-- GIVEN ENTRIES follows --
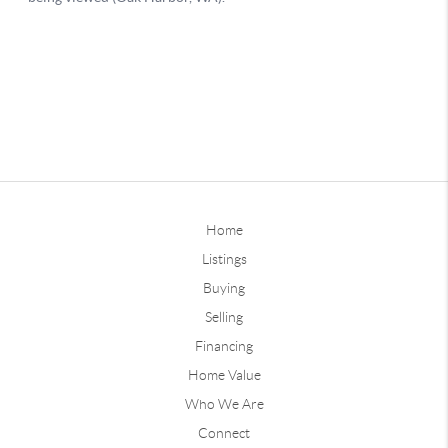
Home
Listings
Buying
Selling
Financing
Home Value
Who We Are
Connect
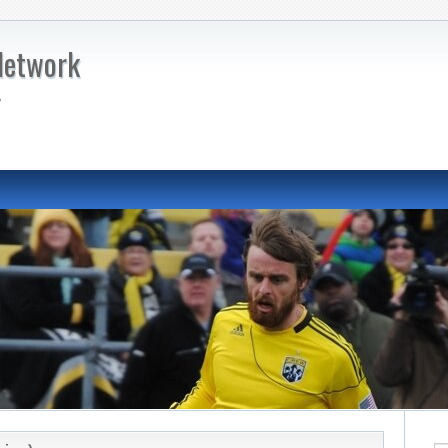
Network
-- GIVEN ENTRIES concluded --
-- GIVEN ENTRIES follows --
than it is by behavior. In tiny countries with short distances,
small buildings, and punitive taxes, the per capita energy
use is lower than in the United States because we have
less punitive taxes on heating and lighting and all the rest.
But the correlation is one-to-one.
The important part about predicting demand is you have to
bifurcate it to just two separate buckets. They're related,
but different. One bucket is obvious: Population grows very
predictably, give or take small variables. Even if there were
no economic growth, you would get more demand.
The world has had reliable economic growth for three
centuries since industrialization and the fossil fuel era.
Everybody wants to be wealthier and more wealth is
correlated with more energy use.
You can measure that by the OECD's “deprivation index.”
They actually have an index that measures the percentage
-- GIVEN ENTRIES concluded --
-- GIVEN ENTRIES follows --
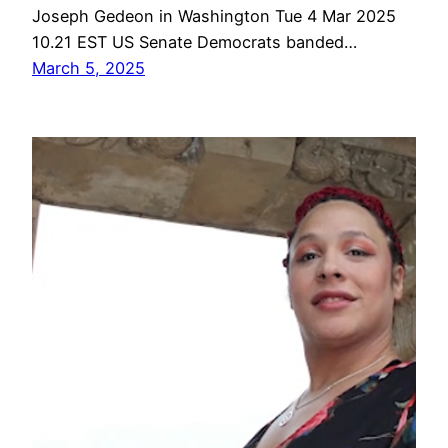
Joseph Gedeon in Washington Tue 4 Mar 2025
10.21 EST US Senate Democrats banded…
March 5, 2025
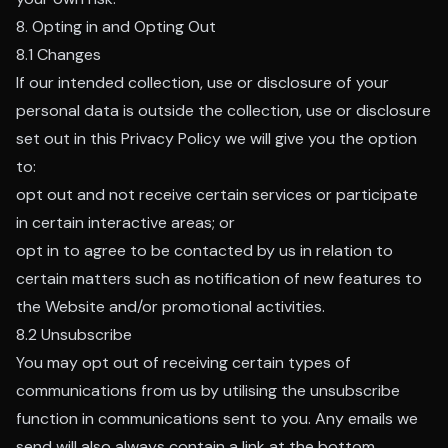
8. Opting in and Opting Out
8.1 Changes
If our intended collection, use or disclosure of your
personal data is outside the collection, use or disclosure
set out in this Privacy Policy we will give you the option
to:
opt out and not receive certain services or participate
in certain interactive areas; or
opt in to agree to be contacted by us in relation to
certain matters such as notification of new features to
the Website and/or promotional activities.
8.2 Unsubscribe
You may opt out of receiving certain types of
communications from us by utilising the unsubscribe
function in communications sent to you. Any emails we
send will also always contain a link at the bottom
-- GIVEN ENTRIES concluded --
_WHAT THE EXERCISE ASKS_
Please report every line of the listing that contains the string "demand".

_YOUR SOLUTION_
The important part about predicting demand is you have to
no economic growth, you would get more demand.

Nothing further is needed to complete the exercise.